Le Prince Noir vint en 1369 assiéger le château. Les occupants résistent et ne tombent pas aux mains des assaillants, mais la ville est en partie détruite.

En 1589, Georges de Villequier, vicomte de la Guerche, du parti de la Ligue, s'empare de cette forteresse, espérant devenir le maitre de la ville. Assiégé, il est obligé de se rendre, mais la construction a souffert des différents assauts. Les habitants du Dorat en profitent pour demander sa destruction.

En 1618, les matériaux provenant de sa démolition ont servi à construire le couvent des récollets, aujourd'hui disparu. Sur le tumulus recouvrant les ruines, on a aménagé un jardin anglais où un cèdre, arbre de la liberté, étend ses frondaisons.

Les fortifications[modifier | modifier le code]

Jusqu'au XVe siècle, le Dorat possédait des fortifications en bois composées d'anciennes barrières et clôtures qui connurent au fil des ans bien des vicissitudes. Ainsi, elles furent détruites en 1298 par Hugues XIII, et immédiatement reconstruites en trois semaines sur ordre de Philippe Le Bel.

Devant la vulnérabilité et la vétusté de ces fortifications, Guillaume L’Hermite, abbé du chapitre du Dorat, décida d’ériger des remparts en dur. Les travaux s'échelonnèrent de 1420 à 1431.

Le lieutenant général Pierre Robert décrit ainsi les nouvelles fortifications : « Cette ville, capitale de la Basse-Marche, contient environ dix huit cent pas de circuit en son enceinte par le dehors, environnée de fort bonnes murailles, garnie de vingt grosses tours y compris les portaux des quatre portes de la ville et six tours, sans y comprendre l'église Saint-Michel ».

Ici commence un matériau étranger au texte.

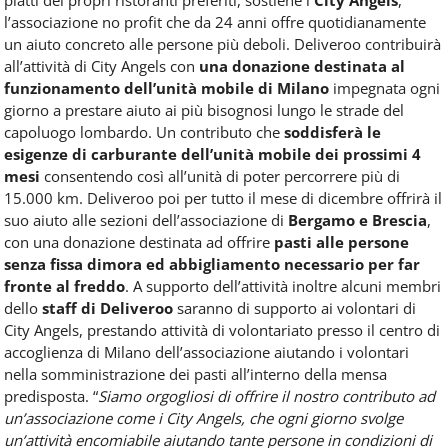
Food
l’associazione no profit che da 24 anni offre quotidianamente
Service
un aiuto concreto alle persone più deboli. Deliveroo contribuirà
e
all’attività di City Angels con
una
donazione destinata al
tutte
funzionamento dell’unità mobile di Milano
impegnata ogni
le
novità
giorno a prestare aiuto ai più bisognosi lungo le strade del
del
capoluogo lombardo. Un contributo che
soddisferà le
comparto
esigenze di carburante dell’unità mobile dei prossimi 4
Horeca.
mesi
consentendo così all’unità di poter percorrere più di
15.000 km. Deliveroo poi per tutto il mese di dicembre offrirà il
suo aiuto alle sezioni dell’associazione di
Bergamo e Brescia
,
con una donazione destinata ad offrire
pasti alle persone
senza fissa dimora ed abbigliamento necessario per far
fronte al freddo
. A supporto dell’attività inoltre alcuni membri
dello
staff di Deliveroo
saranno di supporto ai volontari di
City Angels, prestando attività di volontariato presso il centro di
accoglienza di Milano dell’associazione aiutando i volontari
nella somministrazione dei pasti all’interno della mensa
predisposta. “
Siamo orgogliosi di offrire il nostro contributo ad
un’associazione come i City Angels, che ogni giorno svolge
un’attività encomiabile aiutando tante persone in condizioni di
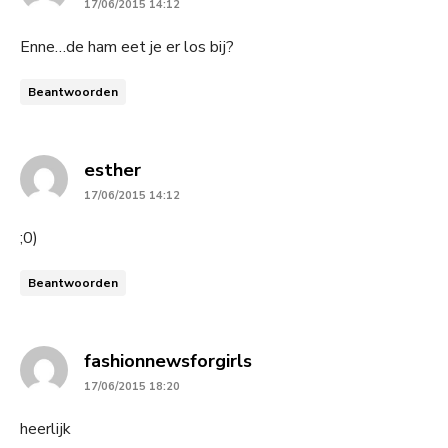
17/06/2015 14:12
Enne…de ham eet je er los bij?
Beantwoorden
says:
esther
17/06/2015 14:12
;0)
Beantwoorden
says:
fashionnewsforgirls
17/06/2015 18:20
heerlijk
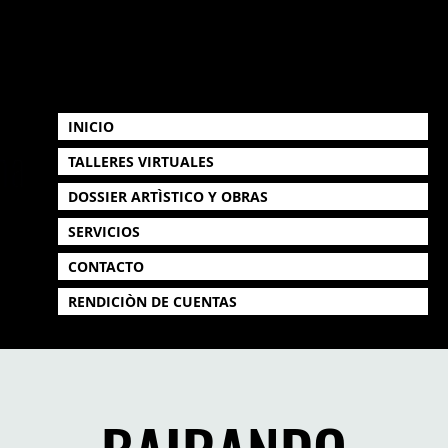
INICIO
TALLERES VIRTUALES
DOSSIER ARTÌSTICO Y OBRAS
SERVICIOS
CONTACTO
RENDICIÒN DE CUENTAS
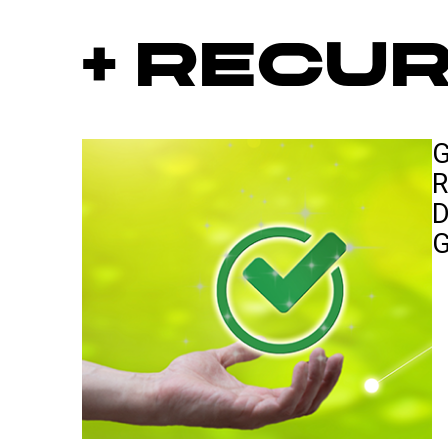
+ Recu
G
R
D
G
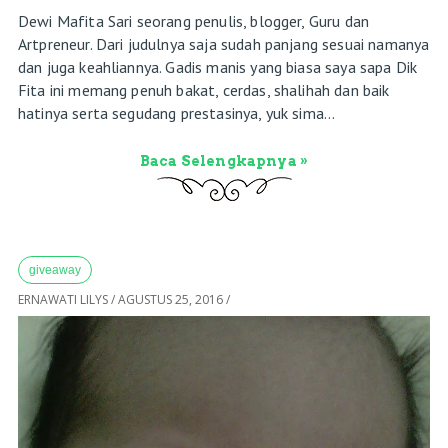
Dewi Mafita Sari seorang penulis, blogger, Guru dan
Artpreneur. Dari judulnya saja sudah panjang sesuai namanya
dan juga keahliannya. Gadis manis yang biasa saya sapa Dik
Fita ini memang penuh bakat, cerdas, shalihah dan baik
hatinya serta segudang prestasinya, yuk sima...
Baca Selengkapnya »
giveaway
ERNAWATI LILYS
/
AGUSTUS 25, 2016
/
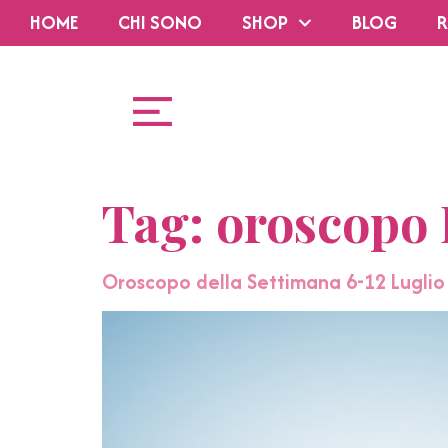
HOME
CHI SONO
SHOP
BLOG
R
Tag:
oroscopo 
Oroscopo della Settimana 6-12 Luglio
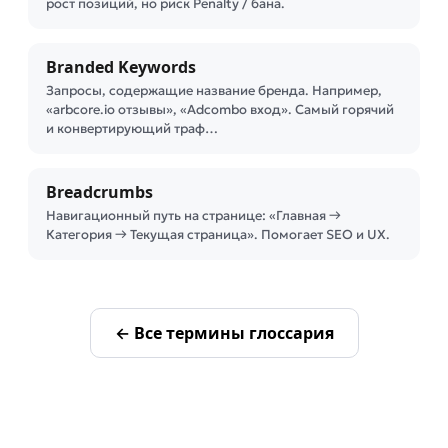
рост позиций, но риск Penalty / банa.
Branded Keywords
Запросы, содержащие название бренда. Например,
«arbcore.io отзывы», «Adcombo вход». Самый горячий
и конвертирующий траф…
Breadcrumbs
Навигационный путь на странице: «Главная →
Категория → Текущая страница». Помогает SEO и UX.
← Все термины глоссария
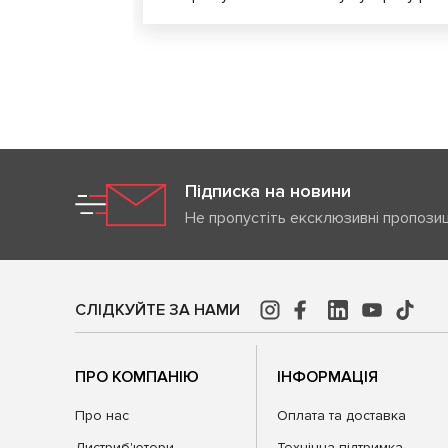
Підписка на новини
Не пропустіть ексклюзивні пропозиц
СЛІДКУЙТЕ ЗА НАМИ
ПРО КОМПАНІЮ
ІНФОРМАЦІЯ
Про нас
Оплата та доставка
Дистриб'ютори
Технічна підтримка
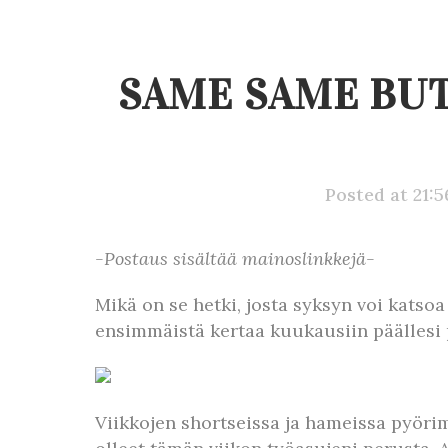
SAME SAME BUT
Posted at 21:
-Postaus sisältää mainoslinkkejä-
Mikä on se hetki, josta syksyn voi katso
ensimmäistä kertaa kuukausiin päälles
Viikkojen shortseissa ja hameissa pyörim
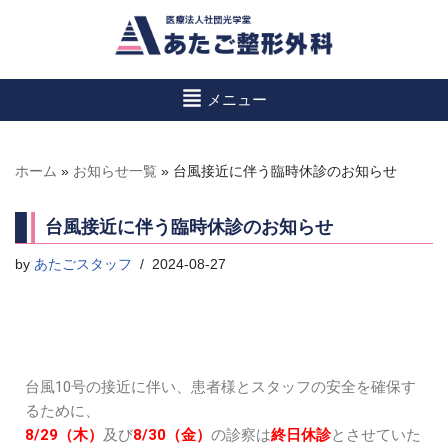
コ
ン
メニュー
テ
ン
ツ
ホーム
»
お知らせ一覧
»
台風接近に伴う臨時休診のお知らせ
へ
ス
キ
台風接近に伴う臨時休診のお知らせ
ッ
by
あたごスタッフ
2024-08-27
プ
台風10号の接近に伴い、患者様とスタッフの安全を確保す
るために、
8/29（木）
及び
8/30（金）
の診察は
終日休診
とさせていた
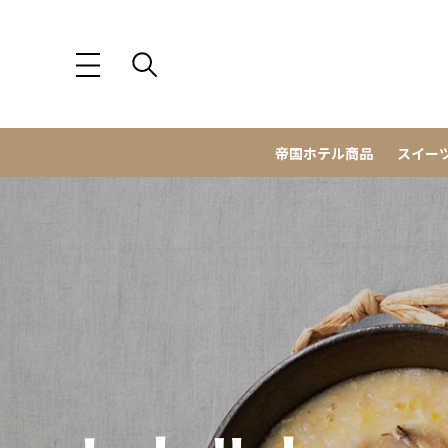
帝国ホテル商品
スイー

Pendant la Fronde, l'armée des princes et celle du roi traversent le pays et s'affrontent tour à tour, provoquant des dégâts importants. Vers la fin du règne de Louis XIV, les remparts sont en mauvais état.

Dès 1699, les habitants cessent de payer les taxes levées par le chapitre et destinées aux réparations (...un cinquième de chaque pinte de vin vendue au détail et quarante sols par charretée de sel ...). Les tours tombent une à une, le rôle militaire du Dorat s'achève. Trois des quatre portes ont été rasées: la Porte Saint-Louis, la Porte Bouvière ou de Dinsac, la porte Escornebœuf ou du Château; seule subsiste la Porte Bergère du Dorat.

Les remparts ont croulé du côté oriental, seules subsistent les courtines du côté occidental, flanquées de tours encore détectables, parmi lesquelles figure la tour du Guet. Cette tour qui est, en fait, l'association de deux tours accolées l'une à l'autre, est située à l'endroit où les remparts quittaient le rebord du plateau pour obliquer sur la porte du Château dite Escornebœuf. La plus grosse a 6 m de haut. La plus petite possède un réservoir alimenté par une citerne creusée dans le roc. Ces deux tours ne possèdent pas de système défensif. Toujours dotée de sestrois canonnières, cette tour, la seule subsistante des vingt tours rondes du XVe siècle, est aussi dite Tour Gévardat. La famille de Gévardat a donné plusieurs chanoines au chapitre du Dorat.